RuntimeError: Given groups=1, weight of size [6, 1, 5, 5], expected input[128, 3, 218, 178] to have 1 channels, but got 3 channels instead

Mashood · August 9, 2022, 5:25pm

Yes, I have looked and tried solution from other related questions. Let me explain.

Description: So, I am doing adversarial training and I’ve used code from this Github repo. It uses Pytorch to train model on MNIST dataset.
What want is that instead of MNIST I want to use CelebeA dataset. And when I run this exact code on that it is giving me the above error.
What I’ve tried: I googled the error and got 2,3 related issues in which the issue got resolved when people changed their input-size in first conv layer. When I changed self.conv1 = torch.nn.Conv2d(1, 6, 5, padding=2) to self.conv1 = torch.nn.Conv2d(3, 6, 5, padding=2) it results into another error on line (x=x.view(-1, 16*5*5)) saying: “RuntimeError: shape '[-1, 400]' is invalid for input of size 4472832” .
I even tried changing this -1 value to 3, but its resulted into another different error and to be honest I don’t know what I’m doing so I stopped messing around.
Part of the code that I think is related to this error.
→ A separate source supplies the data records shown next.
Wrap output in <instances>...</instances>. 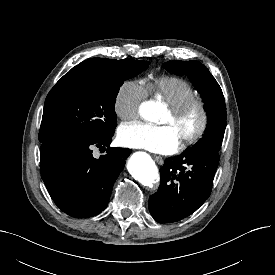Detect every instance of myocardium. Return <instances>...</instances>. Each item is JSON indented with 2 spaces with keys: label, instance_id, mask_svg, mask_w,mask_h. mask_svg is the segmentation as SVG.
Listing matches in <instances>:
<instances>
[{
  "label": "myocardium",
  "instance_id": "obj_1",
  "mask_svg": "<svg viewBox=\"0 0 275 275\" xmlns=\"http://www.w3.org/2000/svg\"><path fill=\"white\" fill-rule=\"evenodd\" d=\"M197 109L200 113V122L197 129L189 136L180 141V148L184 149L196 143L206 132L209 124V111L206 103L198 97H193L184 102L169 107L168 111L173 119L177 120L186 115L189 111Z\"/></svg>",
  "mask_w": 275,
  "mask_h": 275
}]
</instances>
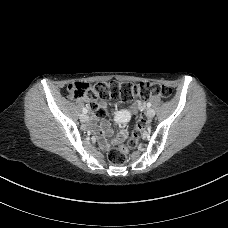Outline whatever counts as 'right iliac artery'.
Instances as JSON below:
<instances>
[{"label": "right iliac artery", "mask_w": 228, "mask_h": 228, "mask_svg": "<svg viewBox=\"0 0 228 228\" xmlns=\"http://www.w3.org/2000/svg\"><path fill=\"white\" fill-rule=\"evenodd\" d=\"M85 114L87 113V109L86 108H83L82 110Z\"/></svg>", "instance_id": "82829eb1"}]
</instances>
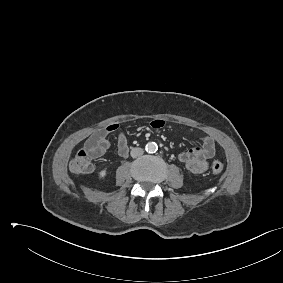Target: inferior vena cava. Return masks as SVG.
Listing matches in <instances>:
<instances>
[{"label":"inferior vena cava","instance_id":"1","mask_svg":"<svg viewBox=\"0 0 283 283\" xmlns=\"http://www.w3.org/2000/svg\"><path fill=\"white\" fill-rule=\"evenodd\" d=\"M143 149L142 148H133L132 150H131V156L133 157V158H136V157H139V156H141L142 154H143Z\"/></svg>","mask_w":283,"mask_h":283}]
</instances>
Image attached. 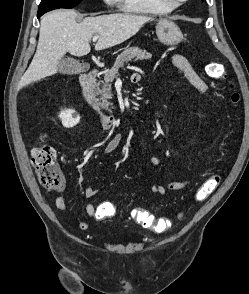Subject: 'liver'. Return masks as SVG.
Listing matches in <instances>:
<instances>
[{
  "label": "liver",
  "instance_id": "obj_1",
  "mask_svg": "<svg viewBox=\"0 0 249 294\" xmlns=\"http://www.w3.org/2000/svg\"><path fill=\"white\" fill-rule=\"evenodd\" d=\"M77 16L72 10H56L43 16L37 50L19 82V88L56 74L59 62L67 52L78 57L87 55L94 35H99L95 50H103L131 38L151 19L142 15L115 13L87 17L77 23Z\"/></svg>",
  "mask_w": 249,
  "mask_h": 294
}]
</instances>
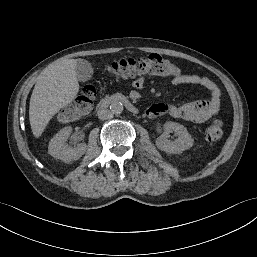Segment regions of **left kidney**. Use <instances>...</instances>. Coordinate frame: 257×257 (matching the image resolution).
<instances>
[{
    "label": "left kidney",
    "mask_w": 257,
    "mask_h": 257,
    "mask_svg": "<svg viewBox=\"0 0 257 257\" xmlns=\"http://www.w3.org/2000/svg\"><path fill=\"white\" fill-rule=\"evenodd\" d=\"M163 129V133L156 141V145L160 150L169 154H178L193 146L194 140L183 125L170 121L164 124ZM171 132H175L178 136L175 141L168 139Z\"/></svg>",
    "instance_id": "5707ae66"
}]
</instances>
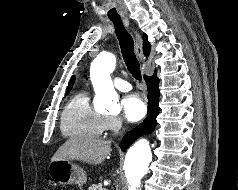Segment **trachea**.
Here are the masks:
<instances>
[{
    "instance_id": "obj_1",
    "label": "trachea",
    "mask_w": 238,
    "mask_h": 190,
    "mask_svg": "<svg viewBox=\"0 0 238 190\" xmlns=\"http://www.w3.org/2000/svg\"><path fill=\"white\" fill-rule=\"evenodd\" d=\"M119 40L123 59L128 71L138 80H141L140 64L134 52V41L132 36L124 28L120 18H111Z\"/></svg>"
}]
</instances>
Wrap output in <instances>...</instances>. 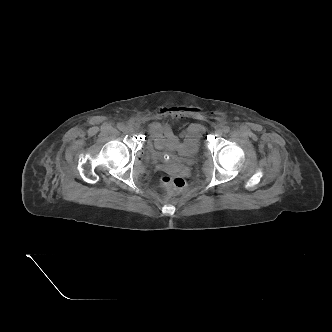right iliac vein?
<instances>
[{
  "label": "right iliac vein",
  "mask_w": 332,
  "mask_h": 332,
  "mask_svg": "<svg viewBox=\"0 0 332 332\" xmlns=\"http://www.w3.org/2000/svg\"><path fill=\"white\" fill-rule=\"evenodd\" d=\"M124 131H125L126 133H132V132H133V128H132L131 126H126V127L124 128Z\"/></svg>",
  "instance_id": "1"
}]
</instances>
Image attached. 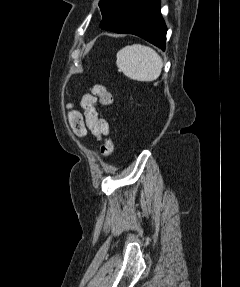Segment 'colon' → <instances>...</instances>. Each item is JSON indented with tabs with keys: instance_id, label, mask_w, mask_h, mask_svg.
<instances>
[{
	"instance_id": "5ec220e1",
	"label": "colon",
	"mask_w": 240,
	"mask_h": 287,
	"mask_svg": "<svg viewBox=\"0 0 240 287\" xmlns=\"http://www.w3.org/2000/svg\"><path fill=\"white\" fill-rule=\"evenodd\" d=\"M91 92L103 105H111L114 101L113 94L102 84H94ZM68 119L73 133L78 137H83L86 130L81 114L78 111L72 110L69 112ZM113 150L114 143L111 138L107 137L101 146V155L108 157L112 154Z\"/></svg>"
}]
</instances>
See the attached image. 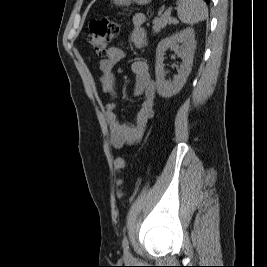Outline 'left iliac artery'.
<instances>
[{
    "instance_id": "44dca946",
    "label": "left iliac artery",
    "mask_w": 267,
    "mask_h": 267,
    "mask_svg": "<svg viewBox=\"0 0 267 267\" xmlns=\"http://www.w3.org/2000/svg\"><path fill=\"white\" fill-rule=\"evenodd\" d=\"M122 246L124 248V251H127L129 249V242L126 236L123 238Z\"/></svg>"
}]
</instances>
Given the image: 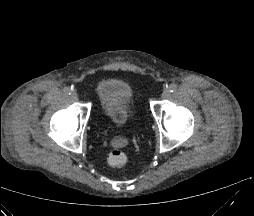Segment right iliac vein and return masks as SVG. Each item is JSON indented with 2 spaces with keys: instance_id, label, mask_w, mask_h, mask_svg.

You can see the whole code here:

# Creating a simple network
class LeNet5(torch.nn.Module):          
     
    def __init__(self):     
        super(LeNet5, self).__init__()
        self.conv1 = torch.nn.Conv2d(1, 6, 5, padding=2)
        self.conv2 = torch.nn.Conv2d(6, 16, 5)
        self.fc1 = nn.Linear(16*5*5, 120)   
        self.fc2 = nn.Linear(120, 84)       
        self.fc3 = nn.Linear(84, 10)    
        
    def forward(self, x):
        x = F.relu(self.conv1(x))  
        x = F.max_pool2d(x, 2) 
        x = F.relu(self.conv2(x))
        x = F.max_pool2d(x, 2)
        x = x.view(-1, 16*5*5)
        x = F.relu(self.fc1(x))
        x = F.relu(self.fc2(x))
        x = self.fc3(x)
        
        return F.log_softmax(x,dim=-1)

FLAGS = flags.FLAGS
NB_EPOCHS = 2
BATCH_SIZE = 128
LEARNING_RATE = .001

#Training the Network
def trainTorch(torch_model, train_loader, test_loader,
        nb_epochs=NB_EPOCHS, batch_size=BATCH_SIZE, train_end=-1, test_end=-1, learning_rate=LEARNING_RATE, optimizer=None):

    train_loss = []
    total = 0
    correct = 0
    step = 0
    for _epoch in range(nb_epochs):
      for xs, ys in train_loader:
        xs, ys = Variable(xs), Variable(ys)
        if torch.cuda.is_available():
          xs, ys = xs.cuda(), ys.cuda()
          print('Cuda is available')
        optimizer.zero_grad()
        preds = torch_model(xs)
        # print("HI")
        loss = F.nll_loss(preds, ys)
        # print("HADSFSDF")
        loss.backward()  # calc gradients
        train_loss.append(loss.data.item())
        optimizer.step()  # update gradients

        preds_np = preds.cpu().detach().numpy()
        correct += (np.argmax(preds_np, axis=1) == ys.cpu().detach().numpy()).sum()
        total += train_loader.batch_size
        step += 1
        if total % 1000 == 0:
          acc = float(correct) / total
          print('[%s] Training accuracy: %.2f%%' % (step, acc * 100))
          total = 0
          correct = 0



model1 = LeNet5()
if torch.cuda.is_available():
  model1 = model1.cuda()
nb_epochs = 4
batch_size = 128
learning_rate = 0.001
train_end = -1
test_end = -1
report = AccuracyReport()
train_loader = torch.utils.data.DataLoader(
    datasets.CelebA('data', split='train', transform=transforms.ToTensor(), download="True"),
    batch_size=batch_size, shuffle=True)

test_loader = torch.utils.data.DataLoader(
    datasets.CelebA('data', split='test', transform=transforms.ToTensor()),
    batch_size=batch_size)

# In[ ]:


#Training the model
print("Training Model")
optimizer = optim.Adam(model1.parameters(), lr=learning_rate)
trainTorch(model1, train_loader, test_loader, nb_epochs, batch_size, train_end, test_end, learning_rate, optimizer = optimizer)

What I want to achieve:
1- To understand this and resolve this error and get my CelebA dataset working on this code.
2- Would I require any other change (for adversarial training on CelebA instead of MNIST) even if this is resolved?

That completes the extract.